Yazaki M, Tokuda T, Matsuda M, Shindo M, Yanagisawa N
Department of Medicine (Neurology), Shinshu University School of Medicine.
Rinsho Shinkeigaku. 1994 Apr;34(4):371-6.
A 64-year-old man who had suffered from diabetes mellitus and a recurrent intractable ulcer of the foot developed subacute transverse myelopathy with severe inflammatory reactions. Magnetic resonance imaging (MRI) revealed destructive lesions in both upper thoracic and lumbar spines.

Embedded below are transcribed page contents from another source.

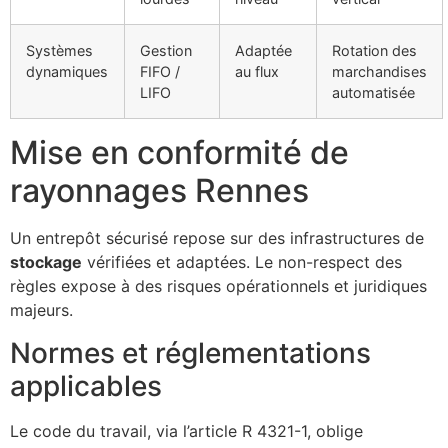
Systèmes
Gestion
Adaptée
Rotation des
dynamiques
FIFO /
au flux
marchandises
LIFO
automatisée
Mise en conformité de
rayonnages Rennes
Un entrepôt sécurisé repose sur des infrastructures de
stockage
vérifiées et adaptées. Le non-respect des
règles expose à des risques opérationnels et juridiques
majeurs.
Normes et réglementations
applicables
Le code du travail, via l’article R 4321-1, oblige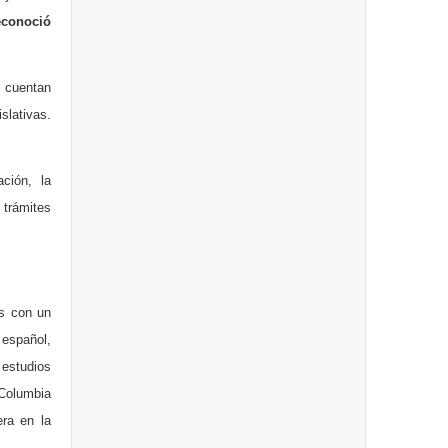
econoció
o cuentan
slativas.
ción, la
 trámites
es con un
 español,
 estudios
 Columbia
era en la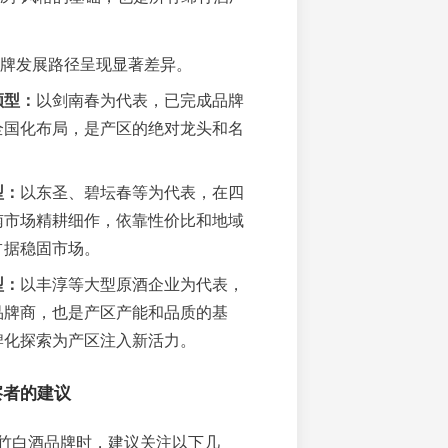
牌发展路径呈现显著差异。
领型：
以剑南春为代表，已完成品牌
全国化布局，是产区的绝对龙头和名
型：
以东圣、碧坛春等为代表，在四
南市场精耕细作，依靠性价比和地域
占据稳固市场。
型：
以丰淳等大型原酒企业为代表，
品牌商，也是产区产能和品质的基
牌化探索为产区注入新活力。
察者的建议
竹白酒品牌时，建议关注以下几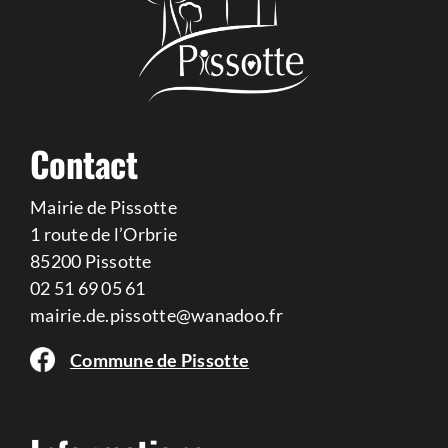
Contact
Mairie de Pissotte
1 route de l’Orbrie
85200 Pissotte
02 51 69 05 61
mairie.de.pissotte@wanadoo.fr
Commune de Pissotte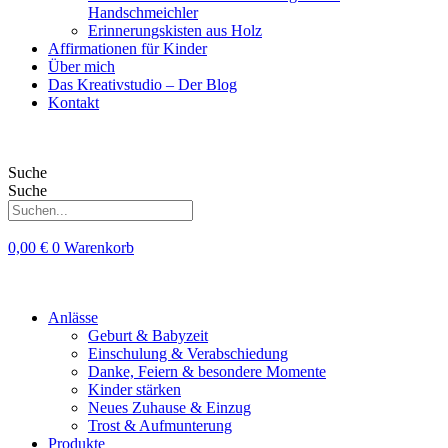
Handschmeichler
Erinnerungskisten aus Holz
Affirmationen für Kinder
Über mich
Das Kreativstudio – Der Blog
Kontakt
Suche
Suche
0,00
€
0
Warenkorb
Anlässe
Geburt & Babyzeit
Einschulung & Verabschiedung
Danke, Feiern & besondere Momente
Kinder stärken
Neues Zuhause & Einzug
Trost & Aufmunterung
Produkte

In plain X-ray film, although intervertebral spaces of the lumbar spines were apparently normal on the supine position, they became narrow spaces on the sitting position. The aspiration biopsy from the intervertebral spaces of the lumbar spines showed non-specific necrotic tissues. These findings suggested that the destruction of the intervertebral disks also occurred simultaneously. According to the clinical course and radiological studies, we diagnosed this patient as pyogenic osteomyelitis, and performed the antibiotics therapy. Although he showed no change in his signs and symptoms due to transverse myelopathy, radiological studies exhibited an improvement of both the lumbar and thoracic lesions. In addition, MRI studies in the lumbar lesions revealed low intensity signals on both T1 and T2 weighted images before the antibiotics therapy. It was suggested that lumbar lesions were older than the thoracic lesions. Serial studies including bone X-ray film and MRI were not only useful for the diagnosis of pyogenic osteomyelitis but also for an evaluation of the lesions.